"Maybe it isn't a visitor," she said, looking tentatively at Lorry—she hated visitors, for she had to sit up. "Do you expect someone?"

Lorry shook her head. She rarely expected anyone; evening callers were generally school friends of Chrystie's.

Fong, muttering, was heard to pass from the kitchen.

"I do hope," said Christie, "if it's some horrible bore Fong'll have sense enough to shut them in the reception room and give us a chance to escape."

Chrystie, like Aunt Ellen, was fond of going to bed early. She had tried to instruct Fong in an understanding of this, but Fong, having been trained in the hospitable ways of the past, could not be deflected into more modern channels.

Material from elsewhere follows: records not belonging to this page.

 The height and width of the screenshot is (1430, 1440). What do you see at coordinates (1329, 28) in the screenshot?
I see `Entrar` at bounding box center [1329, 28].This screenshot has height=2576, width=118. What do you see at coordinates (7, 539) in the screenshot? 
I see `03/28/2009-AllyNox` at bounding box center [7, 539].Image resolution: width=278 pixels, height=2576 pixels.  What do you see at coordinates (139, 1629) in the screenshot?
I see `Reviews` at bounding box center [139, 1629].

In his spotless white, his pigtail wound round his head, his feet in thick-soled Chinese slippers, he passed up the hall to the front door. Another chandelier hung there but in this only one burner was lit. At five in winter and at six in summer Fong lit this as he had done for the last twenty-four years. No one, no matter what the argument, could make him light it any earlier, any later, or turn the cock at a lesser or greater angle.

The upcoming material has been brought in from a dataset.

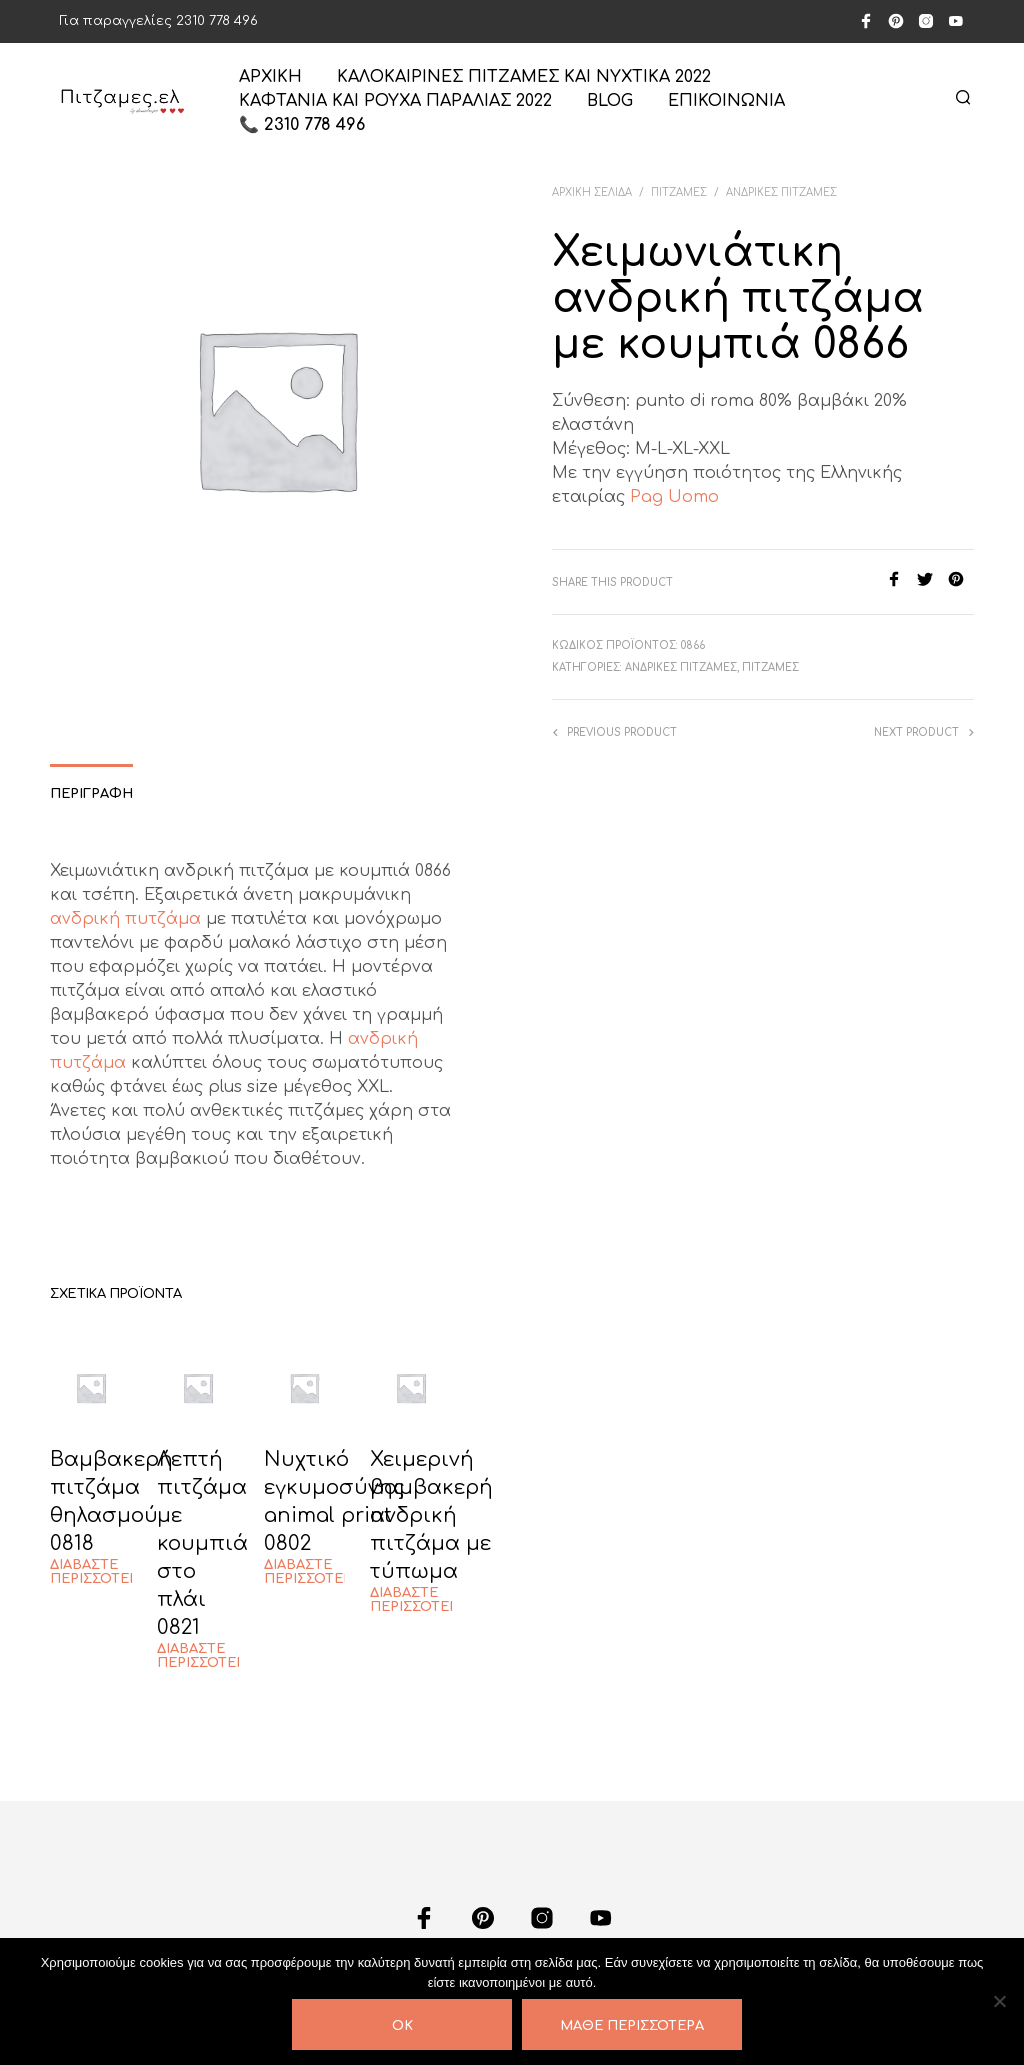 Image resolution: width=1024 pixels, height=2065 pixels. What do you see at coordinates (431, 1515) in the screenshot?
I see `Χειμερινή βαμβακερή ανδρική πιτζάμα με τύπωμα` at bounding box center [431, 1515].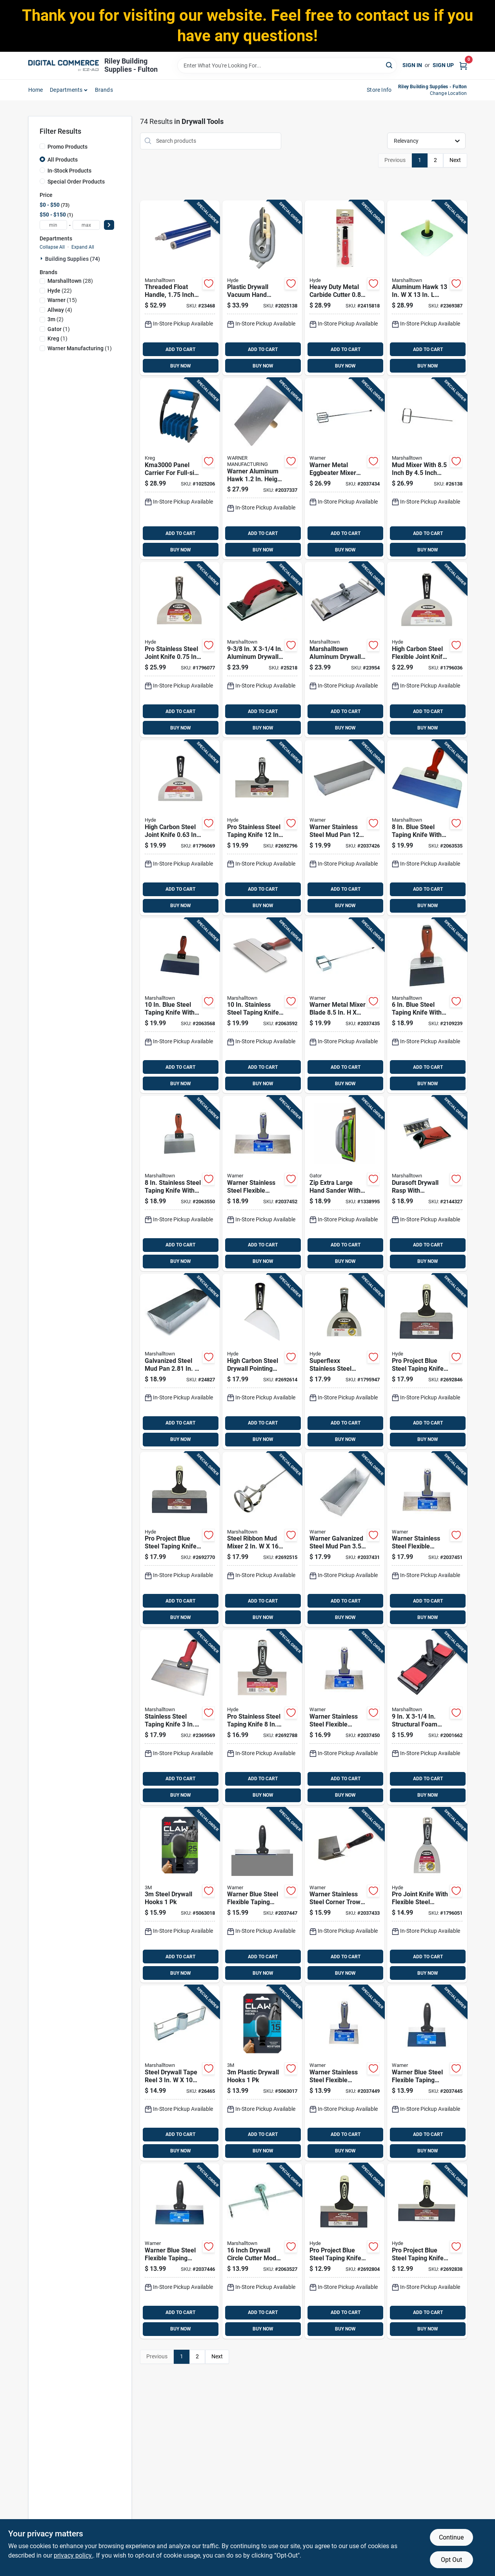 The height and width of the screenshot is (2576, 495). What do you see at coordinates (180, 1005) in the screenshot?
I see `[Go to blue-steel-taping-knife-with-durasoft-handle-035965043380 product page]` at bounding box center [180, 1005].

The visitor was Mark Burrage, and seeing this Fong broke into smiles and friendly greeting:

"Good evening, Mist Bullage—Glad see you, Mist Bullage. Fine night,
Mist Bullage."

Fong was an old man—just how old nobody knew. For thirty-five years he had served the Alstons, had been George Alston's China boy in Virginia City, and then followed him, faithful, silent, unquestioning to San Francisco. There he had been the factotum of his "boss's" bachelor establishment, and seen him through his brief period of married happiness. On the day when Minnie Alston's coffin had passed through the front door, he had carefully swept up the flower petals from the parlor carpet, his brown face inscrutable, his heart bleeding for his boss.

Now his devotion was centered on the girls; "Miss Lolly and Miss Clist," he called them. He ruled them and looked out for their welfare—refused to buy canvasbacks till they fell to the price he thought proper, economized on the kitchen gas, gave them costly presents on the New Year, and inquired into the character of every full-grown male who crossed their threshold.